More than a dozen LGBTQ athletes won medals at the Milan Cortina Winter Olympics that ended on Sunday.

Cayla Barnes, Hilary Knight, and Alex Carpenter are LGBTQ members of the U.S. women’s hockey team that won a gold medal after they defeated Canada in overtime. Knight the day before the Feb. 19 match proposed to her girlfriend, Brittany Bowe, an Olympic speed skater.

French ice dancer Guillaume Cizeron, who is gay, and his partner Laurence Fournier Beaudry won gold. American alpine skier Breezy Johnson, who is bisexual, won gold in the women’s downhill. Amber Glenn, who identifies as bisexual and pansexual, was part of the American figure skating team that won gold in the team event.

Swiss freestyle skier Mathilde Gremaud, who is in a relationship with Vali Höll, an Austrian mountain biker, won gold in women’s freeski slopestyle.

Bruce Mouat, who is the captain of the British curling team that won a silver medal, is gay. Six members of the Canadian women’s hockey team — Emily Clark, Erin Ambrose, Emerance Maschmeyer, Brianne Jenner, Laura Stacey, and Marie-Philip Poulin — that won silver are LGBTQ.
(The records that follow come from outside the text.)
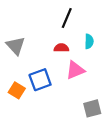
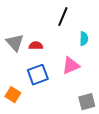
red semicircle: (61, 48) -> (36, 46), moved
orange square: (17, 90) -> (13, 95), moved

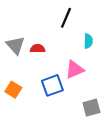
blue square: (38, 75) -> (52, 85), moved
orange square: (13, 95) -> (13, 90), moved

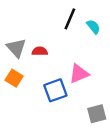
cyan semicircle: (88, 41) -> (93, 27), moved, turned -40
orange square: (13, 90) -> (14, 78), moved

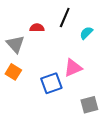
cyan semicircle: (93, 27) -> (86, 33), moved, turned -96
red semicircle: (40, 51) -> (37, 28), moved

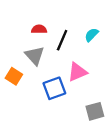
black line: (65, 17) -> (62, 40), moved
gray triangle: (15, 44) -> (35, 55), moved

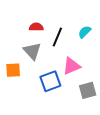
orange square: (14, 76) -> (13, 70), turned -35
gray square: (95, 111) -> (88, 90), moved

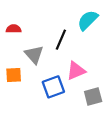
red semicircle: (36, 27) -> (14, 29), moved
cyan semicircle: (85, 32) -> (88, 20), moved, size x1.5

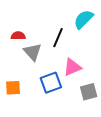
red semicircle: (14, 29) -> (18, 36), moved
orange square: (14, 75) -> (13, 88), moved

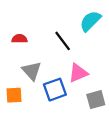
black line: (58, 38) -> (63, 41), turned -60
gray triangle: (32, 52) -> (32, 71), moved

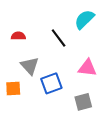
pink triangle: (78, 73) -> (87, 68), moved, turned 30
gray square: (96, 100) -> (83, 102), moved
Swedish freestyle skier Sandra Naeslund, who is a lesbian, won a bronze medal in ski cross.

Belgian speed skater Tineke den Dulk, who is bisexual, was part of her country’s mixed 2000-meter relay that won bronze. Canadian ice dancer Paul Poirier, who is gay, and his partner, Piper Gilles, won bronze.

Laura Zimmermann, who is queer, is a member of the Swiss women’s hockey team that won bronze when they defeated Sweden.

Outsports.com notes all of the LGBTQ Olympians who competed at the games and who medaled.